--- Listed records ---
--- --- ---

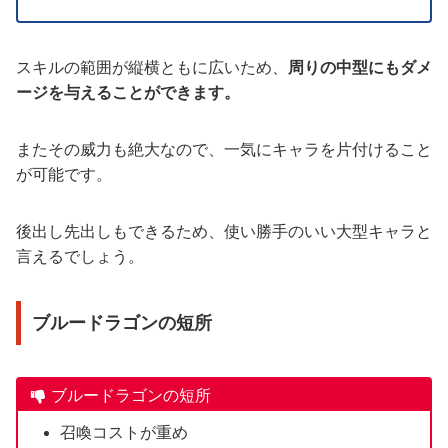
スキルの範囲が縦横ともに広いため、
周りの中型にもダメ
ージを与えることができます。
またその威力も絶大なので、一気にキャラを片付けること
が可能です。
後出し先出しもできるため、使い勝手のいい大型キャラと
言えるでしょう。
ブルードラゴンの短所
ブルードラゴンの短所
召喚コストが重め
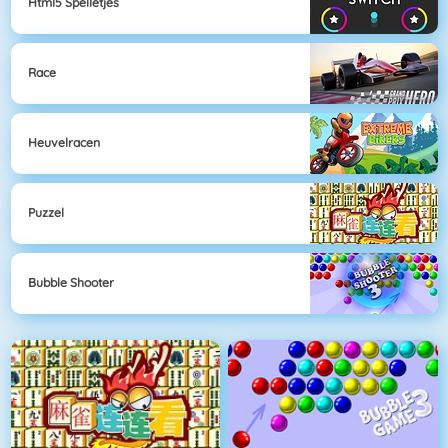
Html5 Spelletjes
Race
Heuvelracen
Puzzel
Bubble Shooter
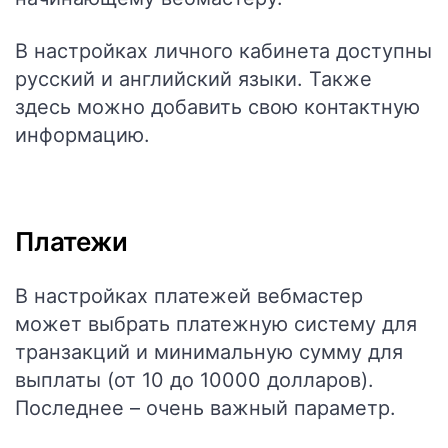
В настройках личного кабинета доступны
русский и английский языки. Также
здесь можно добавить свою контактную
информацию.
Платежи
В настройках платежей вебмастер
может выбрать платежную систему для
транзакций и минимальную сумму для
выплаты (от 10 до 10000 долларов).
Последнее – очень важный параметр.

--- --- ---

--- What to work on ---
An exact copy of the lines from the one containing "может выбрать платежную систему для" through the end of the data above is the whole answer.

--- Reply to the exercise ---
может выбрать платежную систему для
транзакций и минимальную сумму для
выплаты (от 10 до 10000 долларов).
Последнее – очень важный параметр.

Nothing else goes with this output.